Correctable disk errors and Audio/Video applications

In typical A/V applications such as non-linear editing, personal video recorders, or video on demand, disk drives are called upon to play and record one or more streams of video and audio data. This data stream must be maintained at a certain data rate, otherwise video and audio dropouts may occur, degrading the playback or even worse, permanently losing valuable data. The more data streams, the more critical drive throughput performance becomes. This article will address one important issue which can have a critical effect on drive performance – correctable errors.

A correctable read error occurs when a drive tries to read a block of data and the data cannot be correctly read. When this occurs the drive electronics can use a number of methods to try to deliver the data. These methods can include retrying the read, retrying with slight physical head offsets, or using error correction algorithms. It is a tribute to error correction that a block of data with a relatively large error can be corrected and the data recovered, but this ability comes at a price and that is time. It takes time to process an error correction algorithm, and it takes time to physically re-read data. And time takes its toll on data throughput.

To illustrate the impact that read errors can have on performance, we will build a test that will read a contiguous stream of data from a disk. We will measure the baseline data throughput of this drive by reading 10 MB of data while timing how long it takes to complete the read. To insure that we are reading from an area of the disk with no errors we will check the drives log pages to insure that no error correction was applied during the read.

Once the drive baseline read performance is quantified we will introduce a fixed number of correctable data error to the drive, then re-run the timed read test to measure what effect correction of the errors has on data transfer rate.

As a further step we will modify the behavior of the drive as far is its response to correctable errors, setting the drive to do minimal (if any) error correction steps. By modifying specific Mode Page parameters the drive will ignore the previously correctable errors, transfer the corrupted data to the host, and continue reading. In an A/V application having occasional small amounts of incorrect data but maintaining the data transfer rate is an acceptable compromise.
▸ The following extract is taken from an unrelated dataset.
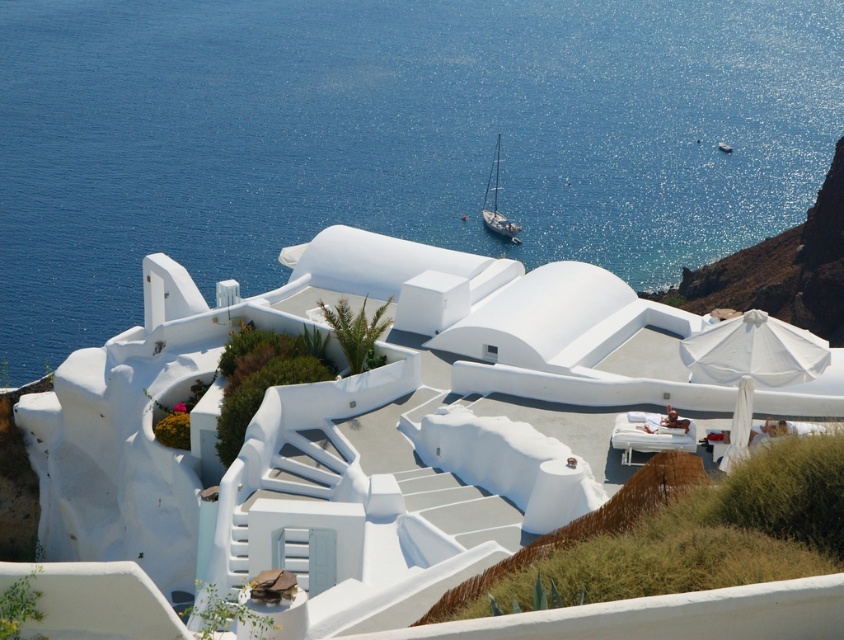 Between point (112, 49) and point (495, 144), which one is positioned behind?

Positioned behind is point (112, 49).

Does blue water at center appear over blue glossy sailboat at center?

Yes, blue water at center is above blue glossy sailboat at center.

Locate an element on the screen. The height and width of the screenshot is (640, 844). blue water at center is located at coordinates (390, 138).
The graph below shows the data transfer rates sustained with the three conditions described. The blue bar shows the drive baseline performance transferring 10 MB from a completely error free portion of the drive. The sustained transfer rate is 59.69 MB/s – perfectly acceptable for video use.

The red bar shows the impact that two correctable errors within the 10 MB of data has on transfer rate – the sustained transfer rate is reduced from 56.69 MB/sec to 18.83 MB/s. The two errors represent approximately 40 bytes out of 10485760 bytes of data.

The green bar shows the effect of setting the drive to ignore correctable errors – the sustained transfer rate is now back in the acceptable range for video applications.

How are correctable errors normally detected when they occur? In a word, they are not. Unless the drives mode pages are set up specifically to notify the host upon a corrected error – which is almost never the case – the host computer will never know that corrections are occurring. Specialized software can be used to query the drive to ascertain how many times error correction was needed, and what type was applied while reading the drive, but in general neither applications software or operating system software will be aware of this information.

Similarly, typical drive tests are only looking for hard failures, therefore these transparent corrected errors will not be revealed, other than as a decrease in transfer rate performance. This decrease may be gradual, and may not surface until an inopportune time.

A better test methodology for drives in AV use is to periodically sequentially read the entire drive, while tracking transfer rate and all corrected error information, storing this information in a historical database. The database can be consulted each time the test is run on the drive, and the transfer rates, number of correctable errors, and their location on the drive compared in order to reveal drives which are ageing and degrading to the point of not being usable in AV applications. This allows predicting drive failure in time to prevent loss of important data and delays in projects.